Task requirements → Take the lines from the beginning of the data below through the line holding "Accenture,Atos,Capgemini,Citrix" and return exactly those.

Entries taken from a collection
::::

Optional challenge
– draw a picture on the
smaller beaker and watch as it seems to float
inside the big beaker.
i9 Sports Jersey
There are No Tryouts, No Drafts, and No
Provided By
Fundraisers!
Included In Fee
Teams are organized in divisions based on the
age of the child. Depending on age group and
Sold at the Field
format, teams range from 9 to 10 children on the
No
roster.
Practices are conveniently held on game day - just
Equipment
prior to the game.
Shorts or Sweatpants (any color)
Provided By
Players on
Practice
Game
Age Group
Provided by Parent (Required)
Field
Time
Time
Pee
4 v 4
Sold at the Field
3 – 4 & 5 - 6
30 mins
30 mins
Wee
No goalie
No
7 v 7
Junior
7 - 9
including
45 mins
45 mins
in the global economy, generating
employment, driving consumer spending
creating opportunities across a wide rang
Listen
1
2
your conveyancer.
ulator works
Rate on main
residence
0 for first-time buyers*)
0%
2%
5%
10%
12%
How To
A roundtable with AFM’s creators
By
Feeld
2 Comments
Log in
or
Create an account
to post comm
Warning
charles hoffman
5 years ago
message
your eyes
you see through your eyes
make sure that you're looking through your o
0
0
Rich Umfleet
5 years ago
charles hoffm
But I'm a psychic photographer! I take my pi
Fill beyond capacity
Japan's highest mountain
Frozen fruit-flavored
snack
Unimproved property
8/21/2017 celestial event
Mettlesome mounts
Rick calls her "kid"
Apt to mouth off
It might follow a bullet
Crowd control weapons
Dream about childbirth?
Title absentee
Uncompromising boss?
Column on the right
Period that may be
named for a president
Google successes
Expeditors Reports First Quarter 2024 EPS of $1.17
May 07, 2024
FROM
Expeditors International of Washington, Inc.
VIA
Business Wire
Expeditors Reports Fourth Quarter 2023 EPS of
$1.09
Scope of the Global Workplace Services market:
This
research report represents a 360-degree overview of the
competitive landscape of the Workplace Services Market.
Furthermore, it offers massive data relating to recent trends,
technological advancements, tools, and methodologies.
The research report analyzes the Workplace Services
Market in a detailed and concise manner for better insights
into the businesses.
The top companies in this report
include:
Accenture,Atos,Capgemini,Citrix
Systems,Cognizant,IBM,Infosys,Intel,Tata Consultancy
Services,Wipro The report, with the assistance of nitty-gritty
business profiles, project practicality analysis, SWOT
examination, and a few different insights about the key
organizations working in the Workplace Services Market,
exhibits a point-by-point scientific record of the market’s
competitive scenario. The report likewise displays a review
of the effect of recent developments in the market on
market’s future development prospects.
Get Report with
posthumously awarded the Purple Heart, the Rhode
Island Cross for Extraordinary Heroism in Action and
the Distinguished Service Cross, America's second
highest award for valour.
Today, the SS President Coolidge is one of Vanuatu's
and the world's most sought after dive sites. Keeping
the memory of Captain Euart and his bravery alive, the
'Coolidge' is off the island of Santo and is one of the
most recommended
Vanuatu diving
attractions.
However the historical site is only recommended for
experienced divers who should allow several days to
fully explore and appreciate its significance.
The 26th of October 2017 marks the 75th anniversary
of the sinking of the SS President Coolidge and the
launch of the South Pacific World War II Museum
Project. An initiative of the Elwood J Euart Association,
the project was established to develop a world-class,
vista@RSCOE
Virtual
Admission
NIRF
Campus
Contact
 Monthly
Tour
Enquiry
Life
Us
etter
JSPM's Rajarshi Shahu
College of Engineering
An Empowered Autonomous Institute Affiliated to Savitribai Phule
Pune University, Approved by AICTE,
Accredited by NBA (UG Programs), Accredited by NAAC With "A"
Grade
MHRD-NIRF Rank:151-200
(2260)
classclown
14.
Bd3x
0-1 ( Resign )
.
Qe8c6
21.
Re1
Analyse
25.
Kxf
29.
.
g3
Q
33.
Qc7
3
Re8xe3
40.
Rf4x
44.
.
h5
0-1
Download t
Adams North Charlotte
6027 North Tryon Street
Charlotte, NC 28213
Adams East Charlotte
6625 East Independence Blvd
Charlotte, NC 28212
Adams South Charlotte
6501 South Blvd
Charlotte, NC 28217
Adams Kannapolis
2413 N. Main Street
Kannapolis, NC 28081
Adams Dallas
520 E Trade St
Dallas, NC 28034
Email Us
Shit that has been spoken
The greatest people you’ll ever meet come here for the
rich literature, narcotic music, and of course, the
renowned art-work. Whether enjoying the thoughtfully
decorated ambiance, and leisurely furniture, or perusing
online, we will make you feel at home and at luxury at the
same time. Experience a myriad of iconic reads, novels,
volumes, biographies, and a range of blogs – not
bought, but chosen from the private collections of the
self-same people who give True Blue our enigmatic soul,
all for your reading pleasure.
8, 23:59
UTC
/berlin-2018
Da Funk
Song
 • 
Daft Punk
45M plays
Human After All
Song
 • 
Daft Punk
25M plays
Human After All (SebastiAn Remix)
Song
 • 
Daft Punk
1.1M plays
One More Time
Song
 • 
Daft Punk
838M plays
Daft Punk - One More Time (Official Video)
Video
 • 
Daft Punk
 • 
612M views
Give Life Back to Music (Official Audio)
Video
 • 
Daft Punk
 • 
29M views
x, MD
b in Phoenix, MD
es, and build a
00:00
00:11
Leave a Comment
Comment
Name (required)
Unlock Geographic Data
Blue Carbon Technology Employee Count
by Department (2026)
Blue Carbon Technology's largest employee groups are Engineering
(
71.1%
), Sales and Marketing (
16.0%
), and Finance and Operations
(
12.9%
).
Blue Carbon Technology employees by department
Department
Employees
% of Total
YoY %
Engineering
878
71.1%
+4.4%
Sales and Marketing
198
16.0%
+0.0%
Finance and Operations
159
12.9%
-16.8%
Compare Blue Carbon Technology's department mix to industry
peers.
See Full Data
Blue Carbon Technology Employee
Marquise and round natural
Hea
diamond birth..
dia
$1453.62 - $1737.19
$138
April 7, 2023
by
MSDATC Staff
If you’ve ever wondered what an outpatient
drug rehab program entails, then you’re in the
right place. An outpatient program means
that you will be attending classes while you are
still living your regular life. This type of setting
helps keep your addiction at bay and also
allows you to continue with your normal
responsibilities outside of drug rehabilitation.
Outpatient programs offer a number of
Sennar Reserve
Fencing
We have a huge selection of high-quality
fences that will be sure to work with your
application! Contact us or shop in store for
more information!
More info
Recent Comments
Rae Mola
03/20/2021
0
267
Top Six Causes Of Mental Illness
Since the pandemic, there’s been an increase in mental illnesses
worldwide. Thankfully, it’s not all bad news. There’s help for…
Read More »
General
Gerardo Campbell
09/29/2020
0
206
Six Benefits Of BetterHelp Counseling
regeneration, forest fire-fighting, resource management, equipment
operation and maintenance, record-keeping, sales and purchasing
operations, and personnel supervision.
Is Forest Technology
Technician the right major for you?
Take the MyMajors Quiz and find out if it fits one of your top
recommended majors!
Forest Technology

::::

Output below →
Optional challenge
– draw a picture on the
smaller beaker and watch as it seems to float
inside the big beaker.
i9 Sports Jersey
There are No Tryouts, No Drafts, and No
Provided By
Fundraisers!
Included In Fee
Teams are organized in divisions based on the
age of the child. Depending on age group and
Sold at the Field
format, teams range from 9 to 10 children on the
No
roster.
Practices are conveniently held on game day - just
Equipment
prior to the game.
Shorts or Sweatpants (any color)
Provided By
Players on
Practice
Game
Age Group
Provided by Parent (Required)
Field
Time
Time
Pee
4 v 4
Sold at the Field
3 – 4 & 5 - 6
30 mins
30 mins
Wee
No goalie
No
7 v 7
Junior
7 - 9
including
45 mins
45 mins
in the global economy, generating
employment, driving consumer spending
creating opportunities across a wide rang
Listen
1
2
your conveyancer.
ulator works
Rate on main
residence
0 for first-time buyers*)
0%
2%
5%
10%
12%
How To
A roundtable with AFM’s creators
By
Feeld
2 Comments
Log in
or
Create an account
to post comm
Warning
charles hoffman
5 years ago
message
your eyes
you see through your eyes
make sure that you're looking through your o
0
0
Rich Umfleet
5 years ago
charles hoffm
But I'm a psychic photographer! I take my pi
Fill beyond capacity
Japan's highest mountain
Frozen fruit-flavored
snack
Unimproved property
8/21/2017 celestial event
Mettlesome mounts
Rick calls her "kid"
Apt to mouth off
It might follow a bullet
Crowd control weapons
Dream about childbirth?
Title absentee
Uncompromising boss?
Column on the right
Period that may be
named for a president
Google successes
Expeditors Reports First Quarter 2024 EPS of $1.17
May 07, 2024
FROM
Expeditors International of Washington, Inc.
VIA
Business Wire
Expeditors Reports Fourth Quarter 2023 EPS of
$1.09
Scope of the Global Workplace Services market:
This
research report represents a 360-degree overview of the
competitive landscape of the Workplace Services Market.
Furthermore, it offers massive data relating to recent trends,
technological advancements, tools, and methodologies.
The research report analyzes the Workplace Services
Market in a detailed and concise manner for better insights
into the businesses.
The top companies in this report
include:
Accenture,Atos,Capgemini,Citrix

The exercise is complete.